Work required: The reply must repeat each entry exactly and contain no pictures.

Exercise data:
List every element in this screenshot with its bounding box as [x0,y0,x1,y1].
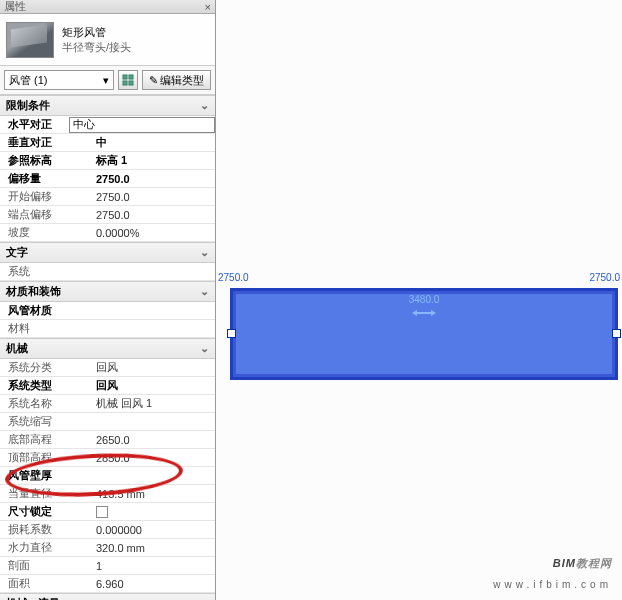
section-mech-flow[interactable]: 机械 - 流量⌄ [0,593,215,600]
edit-type-label: 编辑类型 [160,73,204,88]
dim-arrow-icon[interactable] [412,310,436,316]
row-offset[interactable]: 偏移量2750.0 [0,170,215,188]
row-sys-abbr[interactable]: 系统缩写 [0,413,215,431]
panel-header: 属性 × [0,0,215,14]
section-material[interactable]: 材质和装饰⌄ [0,281,215,302]
h-just-input[interactable] [69,117,215,133]
row-duct-wall[interactable]: 风管壁厚 [0,467,215,485]
watermark-url: www.ifbim.com [493,579,612,590]
dim-width[interactable]: 3480.0 [409,294,440,305]
properties-scroll[interactable]: 限制条件⌄ 水平对正 垂直对正中 参照标高标高 1 偏移量2750.0 开始偏移… [0,95,215,600]
row-v-just[interactable]: 垂直对正中 [0,134,215,152]
element-thumbnail [6,22,54,58]
row-size-lock[interactable]: 尺寸锁定 [0,503,215,521]
drawing-canvas[interactable]: 2750.0 2750.0 3480.0 BIM教程网 www.ifbim.co… [216,0,622,600]
close-icon[interactable]: × [205,1,211,13]
expand-icon: ⌄ [200,342,209,355]
row-sys-class[interactable]: 系统分类回风 [0,359,215,377]
row-slope[interactable]: 坡度0.0000% [0,224,215,242]
expand-icon: ⌄ [200,285,209,298]
svg-rect-3 [129,81,133,85]
row-material[interactable]: 材料 [0,320,215,338]
row-hyd-dia[interactable]: 水力直径320.0 mm [0,539,215,557]
row-area[interactable]: 面积6.960 [0,575,215,593]
row-start-offset[interactable]: 开始偏移2750.0 [0,188,215,206]
type-selector[interactable]: 风管 (1) ▾ [4,70,114,90]
svg-rect-0 [123,75,127,79]
filter-button[interactable] [118,70,138,90]
grip-right[interactable] [612,329,621,338]
row-end-offset[interactable]: 端点偏移2750.0 [0,206,215,224]
row-top-elev[interactable]: 顶部高程2850.0 [0,449,215,467]
row-h-just[interactable]: 水平对正 [0,116,215,134]
element-title: 矩形风管 半径弯头/接头 [62,25,131,54]
element-subtype: 半径弯头/接头 [62,40,131,54]
element-type: 矩形风管 [62,25,131,39]
row-sys-type[interactable]: 系统类型回风 [0,377,215,395]
row-sys-name[interactable]: 系统名称机械 回风 1 [0,395,215,413]
row-section[interactable]: 剖面1 [0,557,215,575]
section-text[interactable]: 文字⌄ [0,242,215,263]
row-duct-mat[interactable]: 风管材质 [0,302,215,320]
row-ref-level[interactable]: 参照标高标高 1 [0,152,215,170]
row-bottom-elev[interactable]: 底部高程2650.0 [0,431,215,449]
size-lock-checkbox[interactable] [96,506,108,518]
row-loss-coef[interactable]: 损耗系数0.000000 [0,521,215,539]
expand-icon: ⌄ [200,99,209,112]
dim-left[interactable]: 2750.0 [218,272,249,283]
svg-rect-2 [123,81,127,85]
type-selector-value: 风管 (1) [9,73,48,88]
row-system[interactable]: 系统 [0,263,215,281]
watermark-logo: BIM教程网 [553,542,612,574]
type-selector-row: 风管 (1) ▾ ✎ 编辑类型 [0,66,215,95]
edit-type-button[interactable]: ✎ 编辑类型 [142,70,211,90]
svg-rect-1 [129,75,133,79]
chevron-down-icon: ▾ [103,74,109,87]
panel-title: 属性 [4,0,26,14]
section-constraints[interactable]: 限制条件⌄ [0,95,215,116]
duct-element[interactable]: 3480.0 [230,288,618,380]
element-summary: 矩形风管 半径弯头/接头 [0,14,215,66]
row-equiv-dia[interactable]: 当量直径413.5 mm [0,485,215,503]
section-mechanical[interactable]: 机械⌄ [0,338,215,359]
expand-icon: ⌄ [200,246,209,259]
dim-right[interactable]: 2750.0 [589,272,620,283]
properties-panel: 属性 × 矩形风管 半径弯头/接头 风管 (1) ▾ ✎ 编辑类型 限制条件⌄ … [0,0,216,600]
edit-type-icon: ✎ [149,74,158,87]
grip-left[interactable] [227,329,236,338]
filter-icon [122,74,134,86]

Expected answer:
List every element in this screenshot with its bounding box as [x0,y0,x1,y1].
section-mech-flow[interactable]: 机械 - 流量⌄ [0,593,215,600]
edit-type-label: 编辑类型 [160,73,204,88]
dim-arrow-icon[interactable] [412,310,436,316]
row-offset[interactable]: 偏移量2750.0 [0,170,215,188]
row-sys-abbr[interactable]: 系统缩写 [0,413,215,431]
panel-header: 属性 × [0,0,215,14]
section-material[interactable]: 材质和装饰⌄ [0,281,215,302]
h-just-input[interactable] [69,117,215,133]
row-duct-wall[interactable]: 风管壁厚 [0,467,215,485]
watermark-url: www.ifbim.com [493,579,612,590]
dim-width[interactable]: 3480.0 [409,294,440,305]
properties-scroll[interactable]: 限制条件⌄ 水平对正 垂直对正中 参照标高标高 1 偏移量2750.0 开始偏移… [0,95,215,600]
row-v-just[interactable]: 垂直对正中 [0,134,215,152]
element-thumbnail [6,22,54,58]
row-size-lock[interactable]: 尺寸锁定 [0,503,215,521]
drawing-canvas[interactable]: 2750.0 2750.0 3480.0 BIM教程网 www.ifbim.co… [216,0,622,600]
close-icon[interactable]: × [205,1,211,13]
expand-icon: ⌄ [200,342,209,355]
row-sys-class[interactable]: 系统分类回风 [0,359,215,377]
row-slope[interactable]: 坡度0.0000% [0,224,215,242]
expand-icon: ⌄ [200,285,209,298]
svg-rect-3 [129,81,133,85]
row-material[interactable]: 材料 [0,320,215,338]
row-hyd-dia[interactable]: 水力直径320.0 mm [0,539,215,557]
row-area[interactable]: 面积6.960 [0,575,215,593]
row-start-offset[interactable]: 开始偏移2750.0 [0,188,215,206]
type-selector[interactable]: 风管 (1) ▾ [4,70,114,90]
svg-rect-0 [123,75,127,79]
filter-button[interactable] [118,70,138,90]
grip-right[interactable] [612,329,621,338]
row-end-offset[interactable]: 端点偏移2750.0 [0,206,215,224]
row-top-elev[interactable]: 顶部高程2850.0 [0,449,215,467]
row-h-just[interactable]: 水平对正 [0,116,215,134]
element-title: 矩形风管 半径弯头/接头 [62,25,131,54]
element-subtype: 半径弯头/接头 [62,40,131,54]
element-type: 矩形风管 [62,25,131,39]
row-sys-type[interactable]: 系统类型回风 [0,377,215,395]
row-sys-name[interactable]: 系统名称机械 回风 1 [0,395,215,413]
row-section[interactable]: 剖面1 [0,557,215,575]
section-text[interactable]: 文字⌄ [0,242,215,263]
row-duct-mat[interactable]: 风管材质 [0,302,215,320]
row-ref-level[interactable]: 参照标高标高 1 [0,152,215,170]
row-bottom-elev[interactable]: 底部高程2650.0 [0,431,215,449]
size-lock-checkbox[interactable] [96,506,108,518]
row-loss-coef[interactable]: 损耗系数0.000000 [0,521,215,539]
expand-icon: ⌄ [200,99,209,112]
dim-left[interactable]: 2750.0 [218,272,249,283]
svg-rect-2 [123,81,127,85]
type-selector-value: 风管 (1) [9,73,48,88]
row-system[interactable]: 系统 [0,263,215,281]
watermark-logo: BIM教程网 [553,542,612,574]
type-selector-row: 风管 (1) ▾ ✎ 编辑类型 [0,66,215,95]
edit-type-button[interactable]: ✎ 编辑类型 [142,70,211,90]
svg-rect-1 [129,75,133,79]
chevron-down-icon: ▾ [103,74,109,87]
panel-title: 属性 [4,0,26,14]
section-constraints[interactable]: 限制条件⌄ [0,95,215,116]
duct-element[interactable]: 3480.0 [230,288,618,380]
element-summary: 矩形风管 半径弯头/接头 [0,14,215,66]
row-equiv-dia[interactable]: 当量直径413.5 mm [0,485,215,503]
section-mechanical[interactable]: 机械⌄ [0,338,215,359]
expand-icon: ⌄ [200,246,209,259]
dim-right[interactable]: 2750.0 [589,272,620,283]
properties-panel: 属性 × 矩形风管 半径弯头/接头 风管 (1) ▾ ✎ 编辑类型 限制条件⌄ … [0,0,216,600]
edit-type-icon: ✎ [149,74,158,87]
grip-left[interactable] [227,329,236,338]
filter-icon [122,74,134,86]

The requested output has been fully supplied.